Normen
Allgemeines Sozialversicherungsgesetz §144
AHG §1
Einführungsgesetz zur Jurisdiktionsnorm §1
Allgemeines Sozialversicherungsgesetz §144
AHG §1
Einführungsgesetz zur Jurisdiktionsnorm §1
Spruch:
Der Schadenersatzanspruch wegen Nichtzulassung zur Operation durch den Vertrauensarzt einer Gebietskrankenkasse für Arbeiter und Angestellte ist ein Amtshaftungsanspruch.
Entscheidung vom 7. Februar 1963, 5 Ob 21, 22/63.
I. Instanz: Landesgericht Feldkirch; II. Instanz: Oberlandesgericht Innsbruck.
Text
In der Klage wird der Schaden geltend gemacht, der dadurch entstanden sei, daß eine Kropfoperation an der Klägerin zu spät durchgeführt wurde; der Zweitbeklagte als Vertrauensarzt der Erstbeklagten, für dessen Verschulden diese gemäß § 1313a ABGB. hafte, habe, obwohl die Klägerin auf Durchführung der Operation gedrängt habe und diese auch ärztlich indiziert worden sei, die Klägerin nicht rechtzeitig zur Operation zugelassen und die Durchführung der Operation veranlaßt. Als Haftungsgrund gegenüber dem Zweitbeklagten beruft sich die Klägerin auf die Bestimmung des § 1299 ABGB.
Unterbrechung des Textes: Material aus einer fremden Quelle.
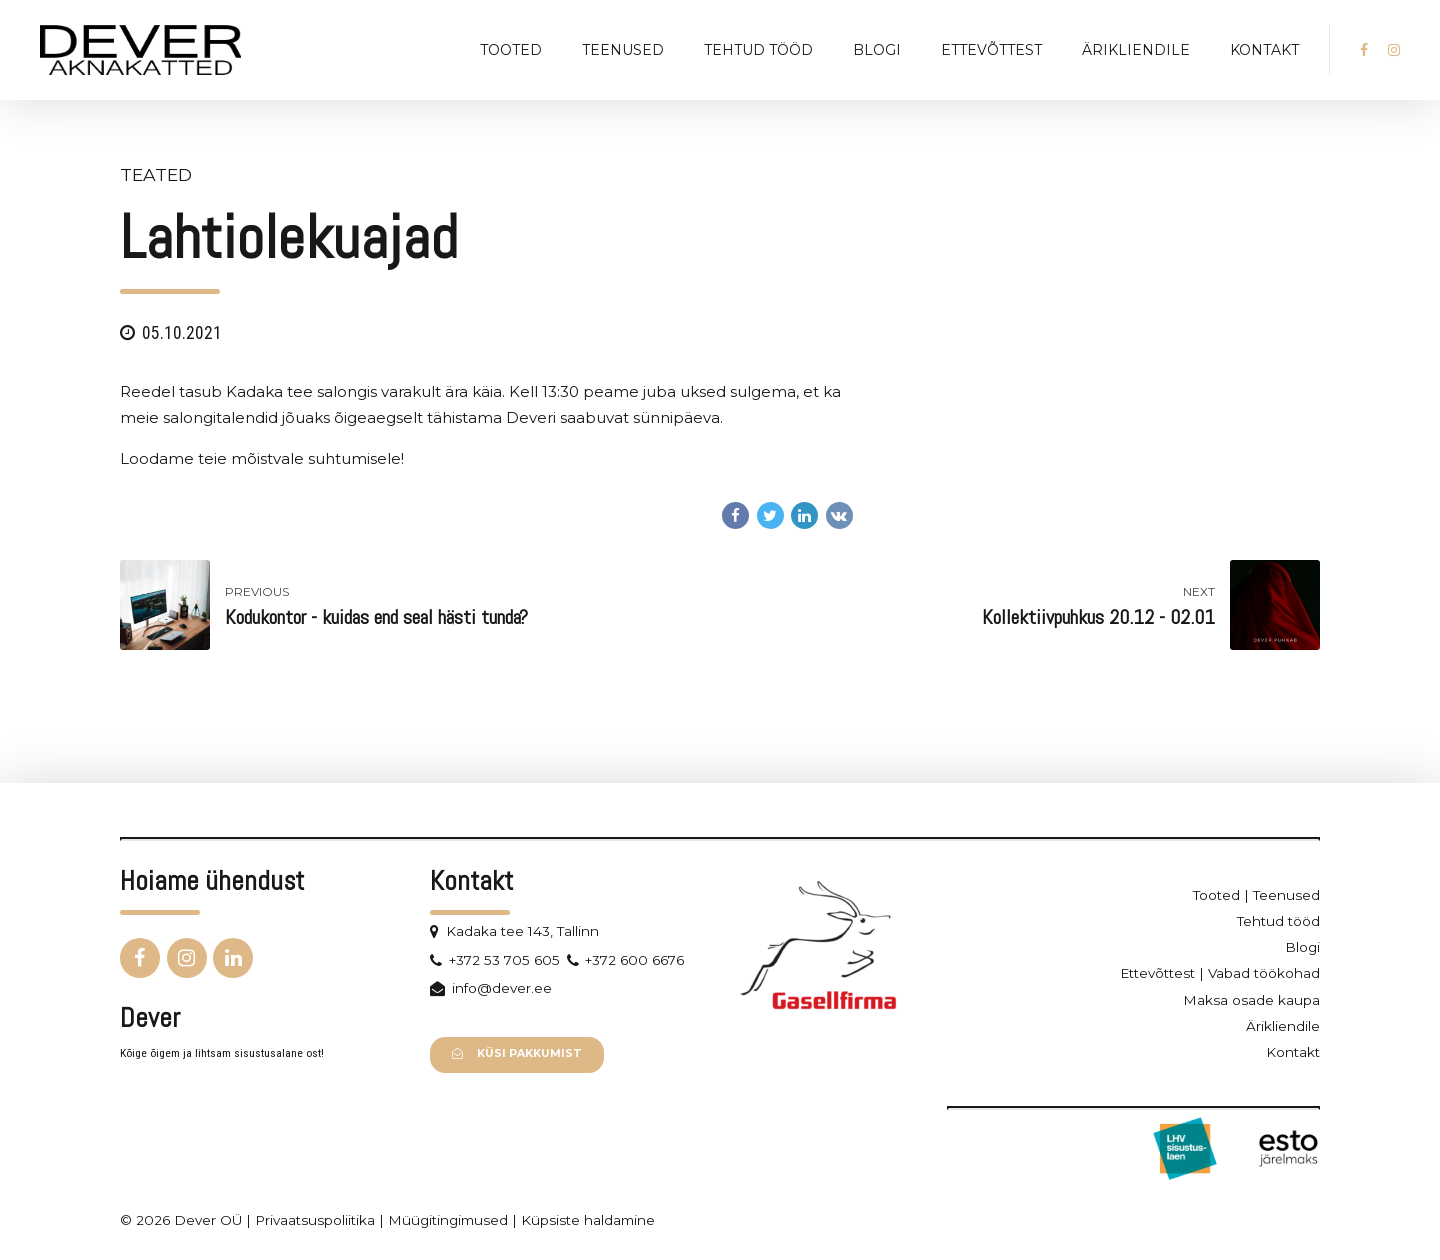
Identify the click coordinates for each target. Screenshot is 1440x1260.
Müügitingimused (448, 1220)
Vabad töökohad (1264, 973)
Das Erstgericht wies die Klage ab.
Das Berufungsgericht bestätigte das Ersturteil nach Beweisergänzung. Es ging in seiner Begründung von der Feststellung aus, daß die Operation an der Klägerin rechtzeitig vorgenommen wurde, normal verlaufen sei und zur Wiederherstellung ihrer Arbeitsfähigkeit geführt habe. Es fehle somit an einem Verschulden des Zweitbeklagten und damit auch an einem Haftungsgrund für die Haftung der Erstbeklagten nach § 1313a ABGB.
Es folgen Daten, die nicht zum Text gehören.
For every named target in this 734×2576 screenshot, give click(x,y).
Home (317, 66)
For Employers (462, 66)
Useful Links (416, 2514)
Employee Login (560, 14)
Der Oberste Gerichtshof hob aus Anlaß der Revision der Klägerin das gesamte Verfahren beginnend mit der Zustellung der Klage als nichtig auf und wies die Klage wegen Unzulässigkeit des Rechtsweges zurück.
Rechtliche Beurteilung
Aus der Begründung:
In der Klage wird der § 1299 ABGB. bezogen. Es wird aber gar nicht behauptet, daß der Zweitbeklagte einen Kunstfehler bei Ausübung seiner ärztlichen Praxis begangen habe, sondern es wird behauptet, daß sich der Zweitbeklagte bei Ausübung seiner Tätigkeit als Vertrauensarzt der erstbeklagten Partei, also als deren Organ, rechtswidrig verhalten habe, indem er sie zunächst zu der von ihr angestrebten Durchführung der Kropfoperation nicht zuließ. Es wird also ein Verstoß gegen die Bestimmung des § 144 ASVG. geltend gemacht, welche dem Patienten einen Rechtsanspruch auf Durchführung der Heilbehandlung in einem Krankenhaus gewährt, wenn diese notwendig ist. Damit fällt der geltend gemachte Anspruch unter die Bestimmung des § 1 AHG., wonach auch die Träger der Sozialversicherung für den Schaden haften, den die als ihre Organe handelnden Personen in Vollziehung der Gesetze durch ein rechtswidriges Verhalten schuldhaft zugefügt haben.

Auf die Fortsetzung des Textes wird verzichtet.